7 - Remainder Theorem

In this post, you can check the solutions to the exercises of Remainder Theorem of Algebra Unit of Readmore Optional Mathematics by DR Simkhada. It consists of complete answers to all odd questions mentioned in the text book.

Here are a few things that you need to consider before checking the solutions:
  1. Remainder theorem states, "If f(x) be a polynomial of degree n where n>0 and g(x) = (x -a) be a binomial such that a is a real number, then the remainder when f(x) is divided by g(x) is given by f(a).
  2. When we have (px - q), a = q/p.
Now, you can check the solutions below. But, make sure to check the description after the solution to know more about this textbook series, author, and the publisher.

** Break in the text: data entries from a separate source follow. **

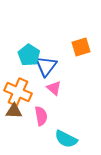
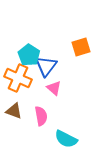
orange cross: moved 14 px up
brown triangle: rotated 18 degrees clockwise
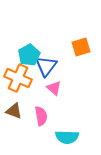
cyan pentagon: rotated 10 degrees clockwise
cyan semicircle: moved 1 px right, 2 px up; rotated 25 degrees counterclockwise
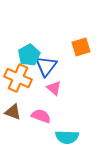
brown triangle: moved 1 px left, 1 px down
pink semicircle: rotated 60 degrees counterclockwise
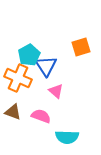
blue triangle: rotated 10 degrees counterclockwise
pink triangle: moved 2 px right, 3 px down
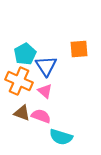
orange square: moved 2 px left, 2 px down; rotated 12 degrees clockwise
cyan pentagon: moved 4 px left, 1 px up
orange cross: moved 1 px right, 3 px down
pink triangle: moved 11 px left
brown triangle: moved 9 px right, 1 px down
cyan semicircle: moved 6 px left; rotated 15 degrees clockwise
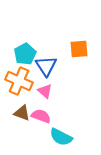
cyan semicircle: rotated 10 degrees clockwise
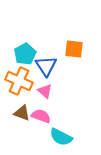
orange square: moved 5 px left; rotated 12 degrees clockwise
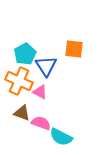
pink triangle: moved 5 px left, 1 px down; rotated 14 degrees counterclockwise
pink semicircle: moved 7 px down
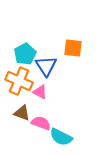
orange square: moved 1 px left, 1 px up
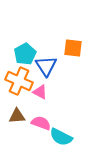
brown triangle: moved 5 px left, 3 px down; rotated 24 degrees counterclockwise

1. Using remainder theorem, find the remainder if f(x) is divided by g(x) when,

a) f(x) = x² + 3x + 12 and g(x) = x + 1
Solution:
Comparing (x +1) with (x - a), we get, a = -1
According to remainder theorem, remainder is f(a)
So, f(-1) = (-1)² + 3(-1) + 12
= 1 -3 +12
= 10

c) f(x) = 2x⁵ - 3x² - x + 5 and g(x) = x - 4
Solution:
Comparing (x -4) with (x -a), we get, a = 4
According to remainder theorem, remainder is f(a)
So, f(4) = 2(4)⁵ - 3(4)² - 4 + 5
= 2048 - 48 - 4 + 5
= 2001

e) f(x) = x³ - kx² - 2x + k + 4 and g(x) = x - k
Solution:
Comparing (x-k) with (x -a), we get, a = k
According to remainder theorem, remainder is f(a)
So, f(k) = k³ - k(k)² - 2(k) + k + 4
= k³ - k³ - 2k + k + 4
= 4 - k

g) f(x) = 2x³ - 11x² + 19x - 10 and g(x) = 2x - 5
Solution:
Comparing (2x -5) with (px - q), we get, q/p = 5/2
According to remainder theorem, remainder is f(p/q)
So, f(5/2) = 2(5/2)³ - 11(5/2)² + 19(5/2) - 10
= 125/4 - 275/4 + 95/2 - 10
= (125 - 275 + 190 - 40)/4
= 0/4
= 0

2. Let f(y) = y³ - ay² -2y +1. Find the remainder using synthetic division when f(y) is divided by (y - a). Also, find f(a). Do you see any relation between the remainder and f(a).
Solution:
Here,
f(y) = y³ - ay² -2y + 1
Binomial is (y - a)
Using synthetic division,
a | 1 -a -2   1
   |     a   0 -2a
   |_______________
     1  0  -2  1 -2a
Here, remainder = 1 - 2a
Again,
f(a) = (a)³ - a(a)² - 2a + 1
= a³ - a³ - 2a + 1
= 1 - 2a
Conclusion: Yes, there is a relation between the remainder and f(a). It is that both of them are equal i.e. (1 - 2a).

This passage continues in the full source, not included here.